Page 35 of Pray for the Damned

CHAPTER TWENTY-THREE

WAVERLY

Ihiss out a breath as Elias carefully stitches up one of the deeper cuts on my arm. He numbed the area before he started, but the sensation of the sutures tugging at my skin is making my stomach roll.

“You should take the night off tonight,” he says gently. “These are pretty nasty, and I’m sure they hurt like hell. Plus, we haven’t even had a chance to look at your side yet.”

I’m already shaking my head before he can finish speaking. There’s no way I can take the night off now. “I’m fine.”

He scoffs. “You’re certainly not fine.” He looks up at me from what he’s doing. “You have sick leave for a reason. We can get the bar covered, or Abigail can manage on her own for one night. It shouldn’t be too busy tonight.”

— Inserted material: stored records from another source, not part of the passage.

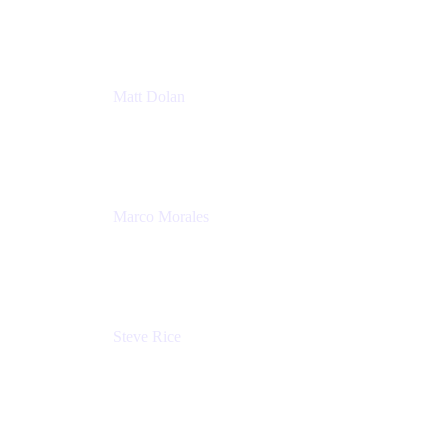
Atlassian
Matt Dolan
Senior Product Manager
Atlassian
Marco Morales
Sr. Partner Solutions Architect
Snyk
Steve Rice
Principal Product Manager, AWS AppConfig
Amazon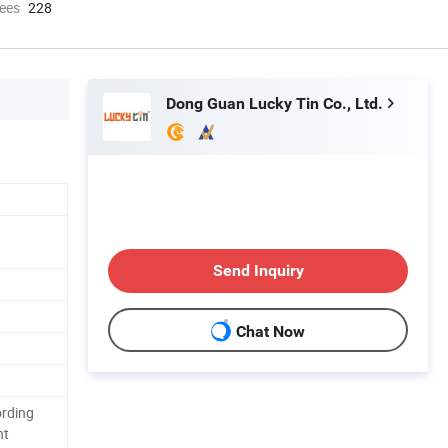
ees
228
Dong Guan Lucky Tin Co., Ltd.
Send Inquiry
Chat Now
ording
nt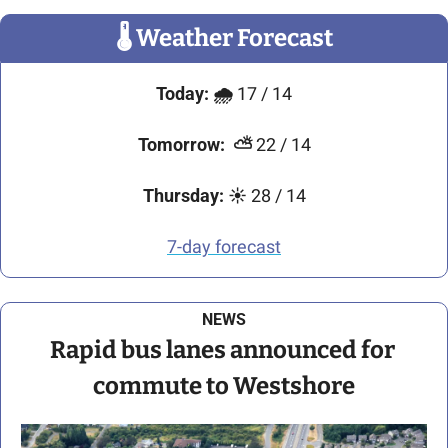
🌡
 Weather Forecast
Today:
🌧️ 
17 / 14
Tomorrow:
⛅
 22 / 14
Thursday:
☀️ 
28 / 14
7-day forecast
NEWS
Rapid bus lanes announced for 
commute to Westshore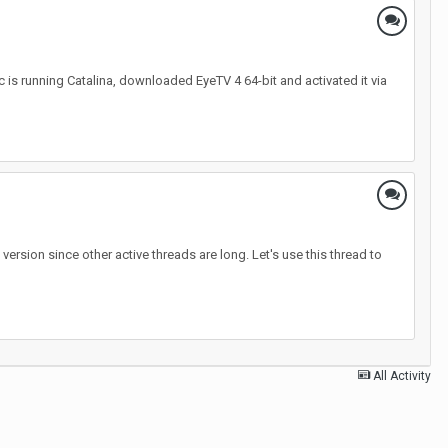
is running Catalina, downloaded EyeTV 4 64-bit and activated it via
rsion since other active threads are long. Let's use this thread to
All Activity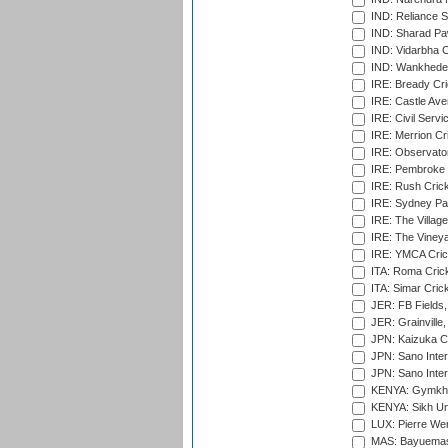
IND: Reliance S
IND: Sharad Pa
IND: Vidarbha C
IND: Wankhede
IRE: Bready Cr
IRE: Castle Ave
IRE: Civil Servi
IRE: Merrion Cr
IRE: Observator
IRE: Pembroke C
IRE: Rush Crick
IRE: Sydney Par
IRE: The Village
IRE: The Vineya
IRE: YMCA Crick
ITA: Roma Crick
ITA: Simar Cri
JER: FB Fields,
JER: Grainville,
JPN: Kaizuka Cr
JPN: Sano Inter
JPN: Sano Inter
KENYA: Gymkhan
KENYA: Sikh Uni
LUX: Pierre Wer
MAS: Bayuemas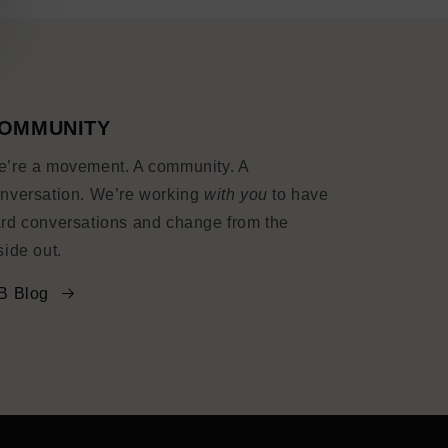
OMMUNITY
’re a movement. A community. A
nversation. We’re working
with you
to have
rd conversations and change from the
side out.
B Blog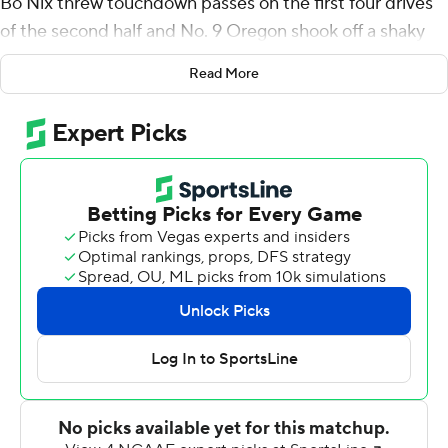
Bo Nix threw touchdown passes on the first four drives
of the second half and No. 9 Oregon shook off a shaky
start by scoring TDs on six of seven possessions to beat
Read More
Stanford 42-6 on Saturday.
“We started off a little slow, but we kicked it into gear,”
coach Dan Lanning said. ”I thought our guys responded.
We just had to get through that lull to start."
Oregon (5-0, 2-0 Pac-12) took nearly 20 minutes to gain
its initial first down of the game as the Ducks started off
slowly after last week's emotional win over Colorado and
with a showdown against No. 7 Washington coming in
the next game.
But Oregon then took over the game from there against
overmatched Stanford (1-4, 0-3) and avoided a repeat
of a slipup here similar to the one two years ago.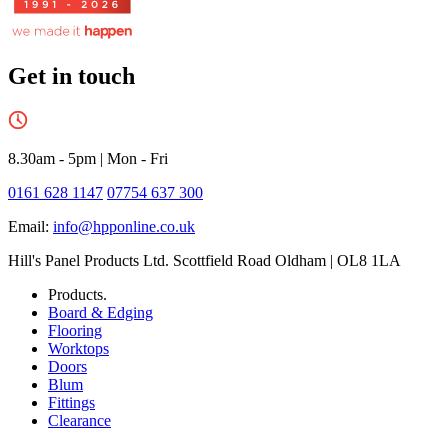
Get in touch
8.30am - 5pm
|
Mon - Fri
0161 628 1147
07754 637 300
Email:
info@hpponline.co.uk
Hill's Panel Products Ltd. Scottfield Road Oldham | OL8 1LA
Products.
Board & Edging
Flooring
Worktops
Doors
Blum
Fittings
Clearance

“I can’t take a sick day. I’ve only been working here for a week!”

Elias sighs and drops the needle into the tray resting on the couch beside me. “I understand that a lot of employers may not allow you to take time off so soon, but seeing as I’m the one telling you to take the night off, I think it’s fine.”

“I’ll be okay. I’ll pop some Tylenol and be right as rain.” I force my voice to sound sure of that, but he hits me with a skeptical look.

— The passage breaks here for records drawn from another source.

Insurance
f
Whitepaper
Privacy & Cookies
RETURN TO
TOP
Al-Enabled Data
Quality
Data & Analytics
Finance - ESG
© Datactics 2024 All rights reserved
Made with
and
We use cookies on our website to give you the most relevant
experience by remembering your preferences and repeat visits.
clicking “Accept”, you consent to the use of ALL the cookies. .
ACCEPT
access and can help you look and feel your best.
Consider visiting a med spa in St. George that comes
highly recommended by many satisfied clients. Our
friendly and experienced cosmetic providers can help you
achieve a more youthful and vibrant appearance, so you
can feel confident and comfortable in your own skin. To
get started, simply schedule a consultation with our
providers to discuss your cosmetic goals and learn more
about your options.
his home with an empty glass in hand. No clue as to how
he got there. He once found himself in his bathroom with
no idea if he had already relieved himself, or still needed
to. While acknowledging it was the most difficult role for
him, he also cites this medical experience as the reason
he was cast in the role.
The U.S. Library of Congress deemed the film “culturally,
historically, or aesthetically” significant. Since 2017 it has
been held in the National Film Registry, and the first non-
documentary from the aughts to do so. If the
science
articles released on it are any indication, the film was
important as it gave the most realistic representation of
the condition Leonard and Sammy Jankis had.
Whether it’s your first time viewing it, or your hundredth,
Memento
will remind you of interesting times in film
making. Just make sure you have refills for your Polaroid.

I frown when I notice Emmett standing by the door on his phone but quickly shake it off. He should probably still be at work right now. I think? What kinds of hours do priests work anyway? As if there weren’t a million reasons we can never take things further between us, that has to be close to the top of the list. There is nothing holy about me. I’ve spent my entire life sinning just to get by, and it’s only a matter of time before Emmett finds out the things I’ve done to stay alive.

“Take the night off, Waverly,” Elias says firmly. “Let the pastor take you home and bring you soup in bed or whatever other mother hen bullshit he’s going to pull, and then you can come in tomorrow night instead.”

“But I’m not rostered on for tomorrow night.”

“Do you have other plans?” He quirks up a brow, and I shake my head. “Then it’s settled. You’ll work tomorrow night instead, and that way you won’t lose any hours. Sound good?”

I sigh and nod. It’s probably not a good look to be arguing with my boss anyway, even if I do feel bad about missing a night of work so early in my employment.

“How’s she doing?” Emmett asks as he drops to his knees in front of me and envelops my hand in his much larger ones.

“A few cuts needed a stitch or two, but nothing too bad. They likely won’t even scar as long as you take care of them.”

I nod, and a little part of me relaxes. To be honest, I couldn’t care less if I’m covered in scars, but I know that’s not what patrons at a club like this will like, and therefore it could impact my tips. Now that I’m down to one job, that’s not something I’m willing to risk.

“What about her side?” Emmett asks as his thumb brushes over mine in a soothing motion. Why does he have to be so goodat comforting me? Why can’t he be like every other man and just care about his dick? It makes it that much harder to put distance between us.

“I’m getting there.” Elias cuts off the end of the suture and sits back on his heels, checking both my arms to make sure he’s got them all. “Lift up the side of your shirt and tuck it up into your bra.”

When I open my mouth to argue with him, I’m quickly cut off by Emmett following the order for him, and I’m too slow to cover what I know is a nasty bruise.

They both blow out a breath at the same time and I look down to see the damage.

“Jesus,” Elias mutters as he gently presses down on my ribs, and I wince. “I don’t think you’ve broken anything, but this is going to be sore for at least a week or two. If you need more than just tonight off, let me know, and we’ll work it out.”

“I’ll be fine,” I insist.

“I’m sure you will. But if you come into work before you’re healed, you could make it worse, and then you’ll need longer off,” he challenges.

“I’ll see how I feel,” I concede, but what he doesn’t need to know is that no matter how I feel tomorrow, I’ll be here. I’ve worked through worse than a few cuts and bruises, but I choose to keep that information to myself because I don’t know how either of the men in the room will take it.

This whole having someone to care for you thing is much more work than I thought it to be.

CHAPTER TWENTY-FOUR

KADE

Ishouldn’t be here.

But it’s not the first time I’ve broken into her apartment while she’s sleeping.